Tuesday, October 7, 2008
living justwrite
Living funeral after funeral, shrouding my eyes with ivy when I can't stand to stare at the sky, waiting for the sun to pass over or the moon to find its roots and shoot them deep into my stomach, the figurative kind where I feel music and taste music and taste apple pie, cooling on the window sill because I don't like warm fruit or orange security warnings in the morning. I do pour myself some tea quite frequently though, let it soak into the soil that is my skin, my lips with sweat beading across them, not theirs but the air's, as the clouds spill their humidity in tufts of mist on the wind where I toss the paintings that were once on my windows, stopped the light from shining through quite so clearly.
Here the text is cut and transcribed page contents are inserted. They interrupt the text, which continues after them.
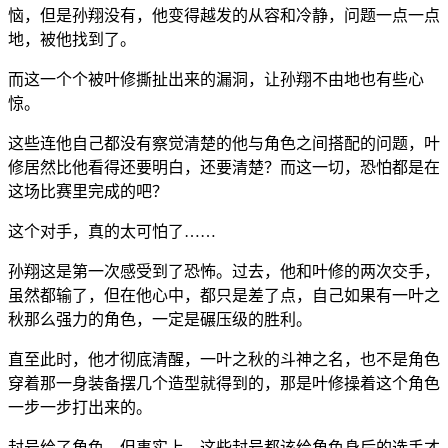
恼，但是孙翔没有，他变得越发的从容和冷静，问题一点一点
地，被他找到了。
而这一个个被叶修撕扯出来的漏洞，让孙翔不由地也有些心
惊。
这些连他自己都没有察觉清楚的他与角色之间搭配的问题，叶
修居然比他看得还要明白，还要清楚？而这一切，恐怕都是在
这场比赛里完成的吧？
这个对手，真的太可怕了……
孙翔这是第一次感受到了恐怖。过去，他和叶修的两次交手，
虽然都输了，但在他心中，都只是差了点，自己如果有一叶之
秋那么强力的角色，一定是碾压级的胜利。
直至此时，他才彻底清醒，一叶之秋的斗神之名，也不是角色
穿着那一身装备摆几个造型就得到的，那是叶修操着这个角色
一步一步打出来的。
封号给了角色，但事实上，这些封号都该给角色身后的选手才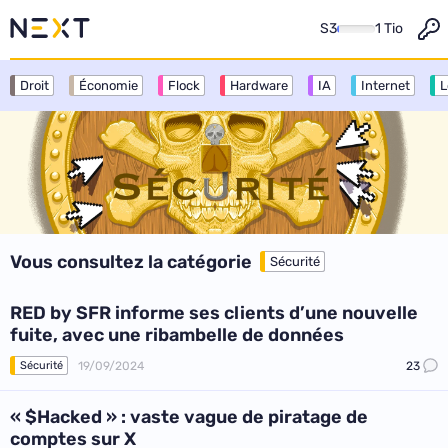
S3
1 Tio
Droit
Économie
Flock
Hardware
IA
Internet
L
Vous consultez la catégorie
Sécurité
RED by SFR informe ses clients d’une nouvelle
fuite, avec une ribambelle de données
19/09/2024
23
Sécurité
« $Hacked » : vaste vague de piratage de
comptes sur X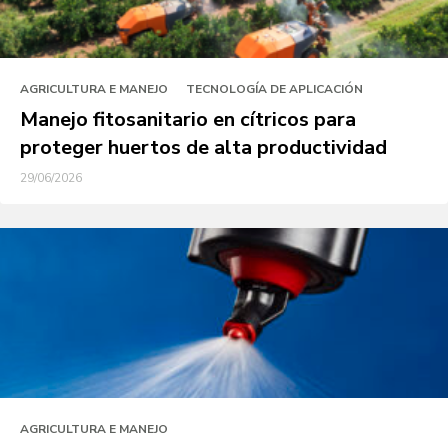
AGRICULTURA E MANEJO
TECNOLOGÍA DE APLICACIÓN
Manejo fitosanitario en cítricos para
proteger huertos de alta productividad
29/06/2026
AGRICULTURA E MANEJO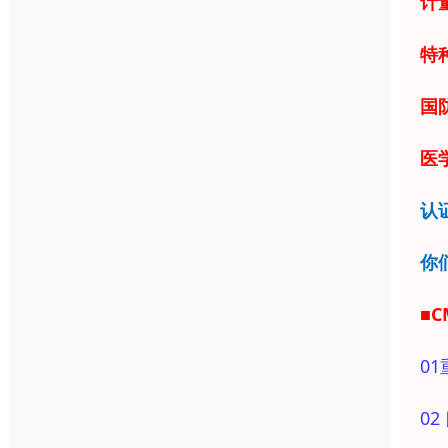
计
特
国
医学
认
你
■
01
0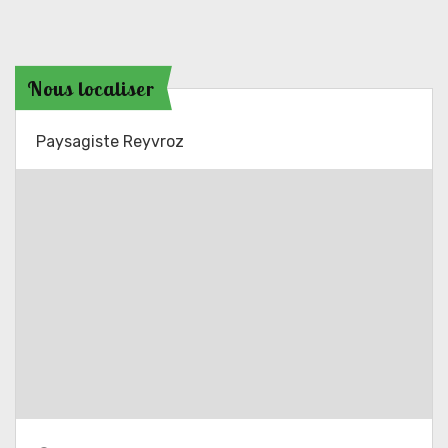
Nous localiser
Paysagiste Reyvroz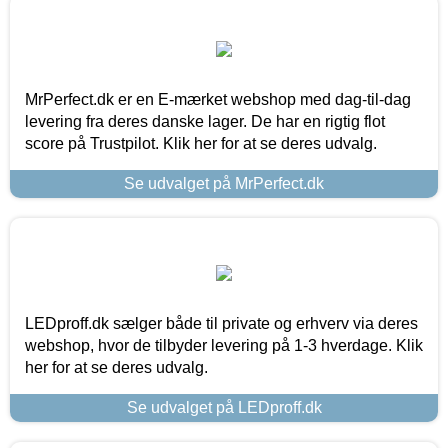
MrPerfect.dk er en E-mærket webshop med dag-til-dag
levering fra deres danske lager. De har en rigtig flot
score på Trustpilot. Klik her for at se deres udvalg.
Se udvalget på MrPerfect.dk
LEDproff.dk sælger både til private og erhverv via deres
webshop, hvor de tilbyder levering på 1-3 hverdage. Klik
her for at se deres udvalg.
Se udvalget på LEDproff.dk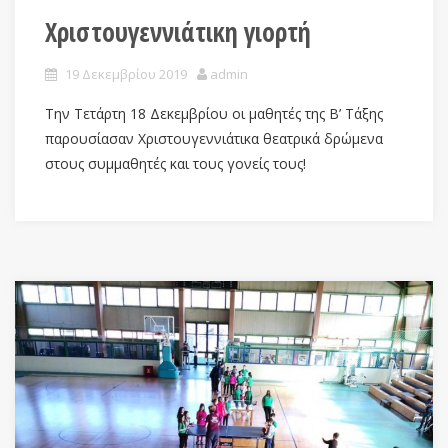
Χριστουγεννιάτικη γιορτή
19 Δεκεμβρίου 2019
admin
Την Τετάρτη 18 Δεκεμβρίου οι μαθητές της Β’ Τάξης
παρουσίασαν Χριστουγεννιάτικα θεατρικά δρώμενα
στους συμμαθητές και τους γονείς τους!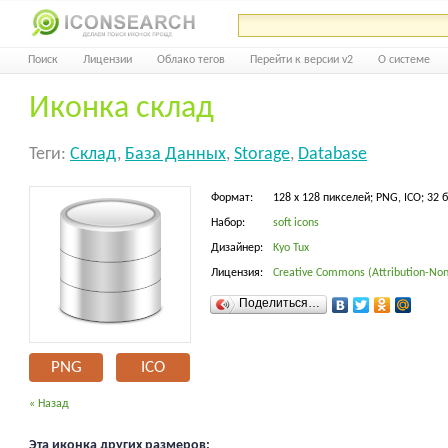
Поиск
Лицензии
Облако тегов
Перейти к версии v2
О системе
Иконка склад
Теги:
Склад
,
База Данных
,
Storage
,
Database
Формат:
128 x 128 пикселей; PNG, ICO; 32 
Набор:
soft icons
Дизайнер:
Kyo Tux
Лицензия:
Creative Commons (Attribution-Non
Поделиться…
PNG
ICO
« Назад
Эта иконка других размеров: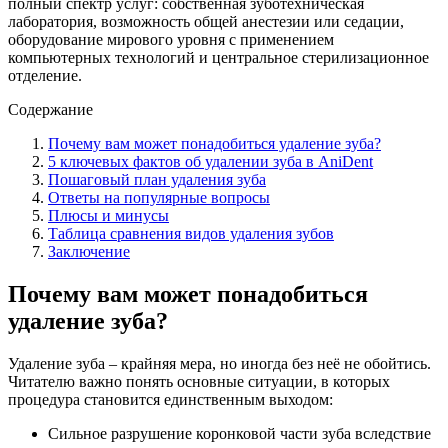
полный спектр услуг: собственная зуботехническая
лаборатория, возможность общей анестезии или седации,
оборудование мирового уровня с применением
компьютерных технологий и центральное стерилизационное
отделение.
Содержание
Почему вам может понадобиться удаление зуба?
5 ключевых фактов об удалении зуба в AniDent
Пошаговый план удаления зуба
Ответы на популярные вопросы
Плюсы и минусы
Таблица сравнения видов удаления зубов
Заключение
Почему вам может понадобиться
удаление зуба?
Удаление зуба – крайняя мера, но иногда без неё не обойтись.
Читателю важно понять основные ситуации, в которых
процедура становится единственным выходом:
Сильное разрушение коронковой части зуба вследствие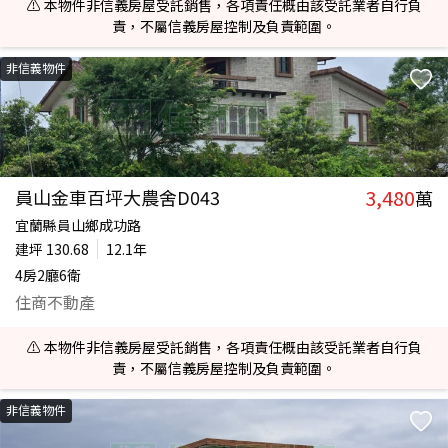
⚠️ 本物件非信義房屋受託銷售，各項責任概由該受託業者自行負
責，不屬信義房屋控制及負責範圍。
非信義物件
3,480
員山金車百坪大農舍D043
萬
宜蘭縣員山鄉成功路
建坪
130.68
12.1年
4房2廳6衛
住商不動產
⚠️ 本物件非信義房屋受託銷售，各項責任概由該受託業者自行負
責，不屬信義房屋控制及負責範圍。
非信義物件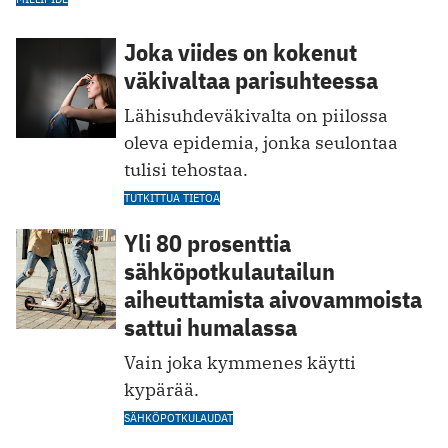
Joka viides on kokenut
väkivaltaa parisuhteessa
Lähisuhdeväkivalta on piilossa
oleva epidemia, jonka seulontaa
tulisi tehostaa.
TUTKITTUA TIETOA
Yli 80 prosenttia
sähköpotkulautailun
aiheuttamista aivovammoista
sattui humalassa
Vain joka kymmenes käytti
kypärää.
SÄHKÖPOTKULAUDAT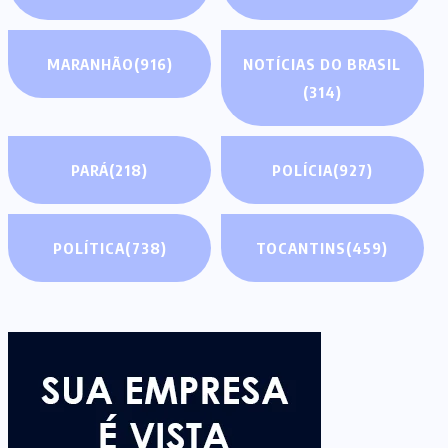
MARANHÃO
(916)
NOTÍCIAS DO BRASIL
(314)
PARÁ
(218)
POLÍCIA
(927)
POLÍTICA
(738)
TOCANTINS
(459)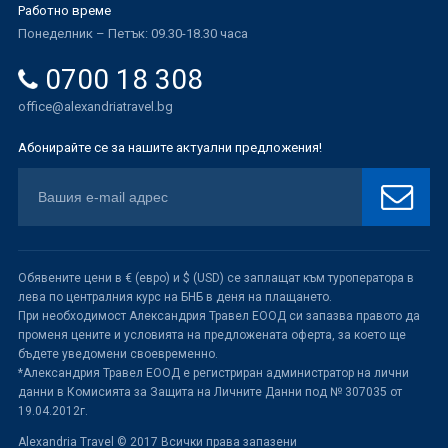
Работно време
Понеделник – Петък: 09.30-18.30 часа
0700 18 308
office@alexandriatravel.bg
Абонирайте се за нашите актуални предложения!
Обявените цени в € (евро) и $ (USD) се заплащат към туроператора в
лева по централния курс на БНБ в деня на плащането.
При необходимост Александрия Травел ЕООД си запазва правото да
променя цените и условията на предложената оферта, за което ще
бъдете уведомени своевременно.
*Александрия Травел ЕООД е регистриран администратор на лични
данни в Комисията за Защита на Личните Данни под № 307035 от
19.04.2012г.
Alexandria Travel © 2017 Всички права запазени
I try to avoid the scenes I've seen before, but I take pictures anyway, refuse to toss them out because there could be a face or a shadow in the background that I want to remember, to trace onto the soles of my feet and plant in the Earth as it loosens itself behind me, makes room for the air and the distant edges of sunlight to soak in, like water used to when the sky knew how to rain, to unleash its tears against the ground, scream that it's so happy you can't even realize the inches of flowers and centimeter worms peeling the starlight from their eyelids, tucking it beneath their pillows and into their teacups, saving it for another day, always another day but night sometimes where I unroll dark blue silk that looks black to you and let it cast its shadow upon my toes.